De repente nossa terra floresce nas artes e na literatura, e então Oswald de Andrade (1890-1953) escreveu uma coleção de poemas que intitulou “Pau-Brasil” e nela avaliou a cultura brasileira, as superstições, e a vida familiar em idiomas simples, economicamente, e, pela primeira vez em poesia brasileira, com humor. 
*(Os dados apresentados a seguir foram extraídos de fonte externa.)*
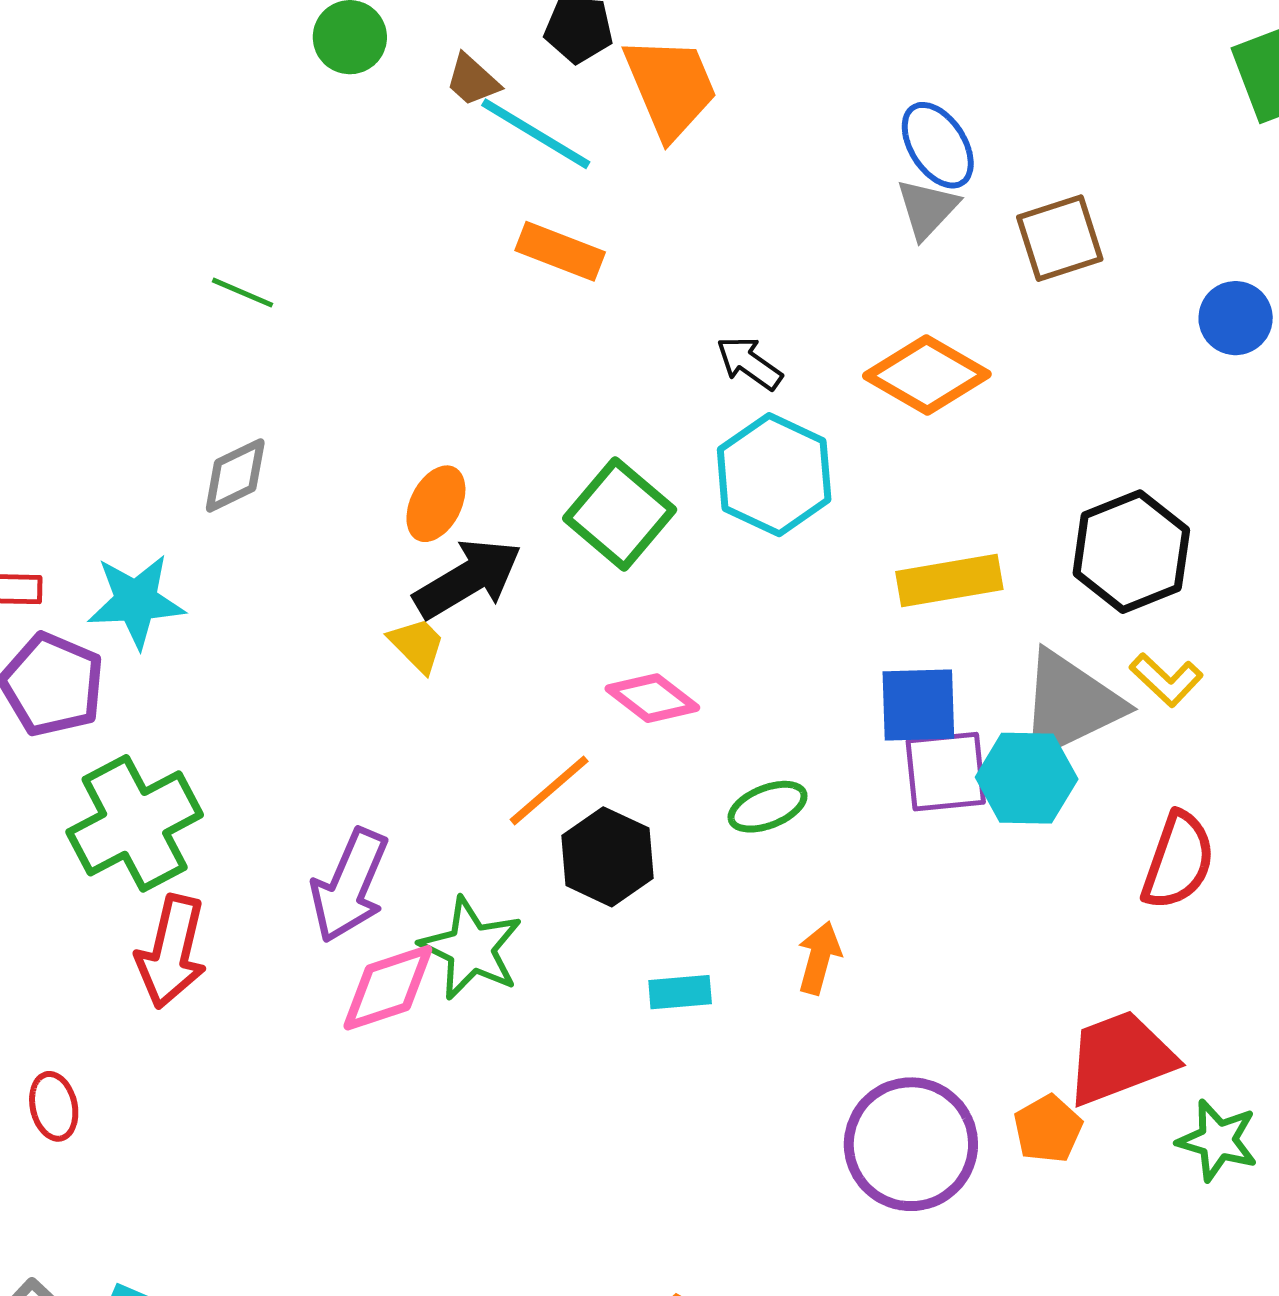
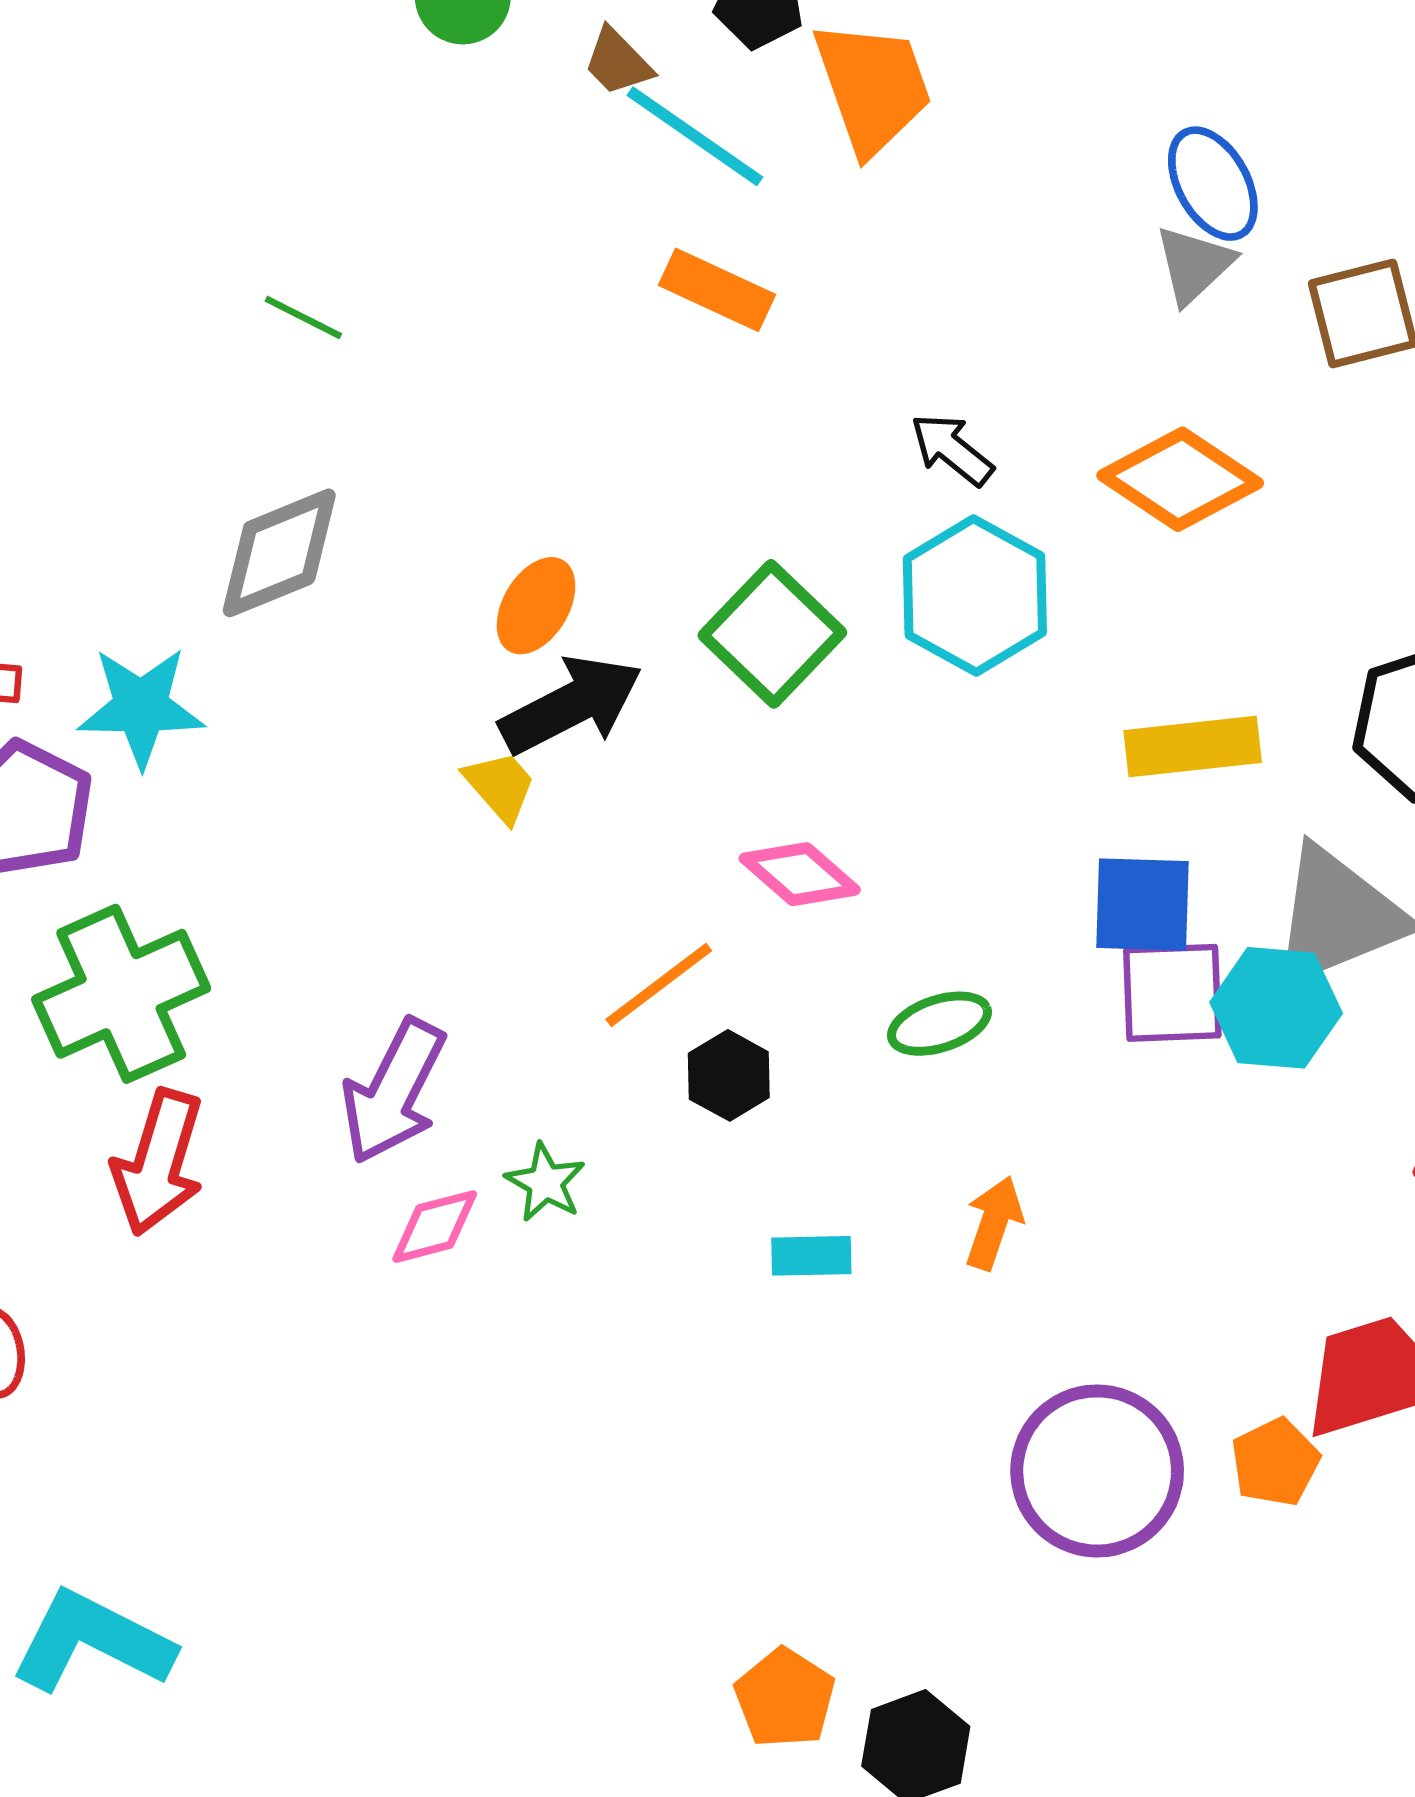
gray diamond: (235, 475) -> (279, 553), size x1.4
black hexagon: (607, 857) -> (729, 1075), size x0.7
green star: (471, 948) -> (545, 1182), size x0.6
pink diamond: (388, 988) -> (435, 1227), size x0.7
No Brasil surge então, uma nova fase do Romantismo, com um outro conteúdo social, inicialmente com José Américo de Almeida (1887-1969) que escreveu “A Bagaceira”, uma história única na revelação da difícil vida sertaneja nordestina. Jorge Amado(1912-), Graciliano Ramos(1892-1953), José Lins do rego(1901-1957) e Rachel de Queiroz(1910-) foram os seguidores de José Américo de Almeida. Eles foram atentos a obra de José Américo de Almeida e, o nordeste, local onde todos eles nasceram, pôde ser explorado com mais vigor, evidenciando a imagem do pobre nordestino ante as dificuldades com os problemas e sofrimentos do povo nordestino. 

Os primeiros romances de Jorge Amado, o escritor brasileiro mais traduzido de todos os tempos, pois os romances foram traduzidos em 33 idiomas, foram, em sua maioria, influenciados pelas ideias Marxistas e se concentraram no sofrimento do povo nordestino, o povo que trabalhava nas plantações de cacau na fazenda de propriedade de sua família e também em humildes pescadores de pequenas aldeias no litoral.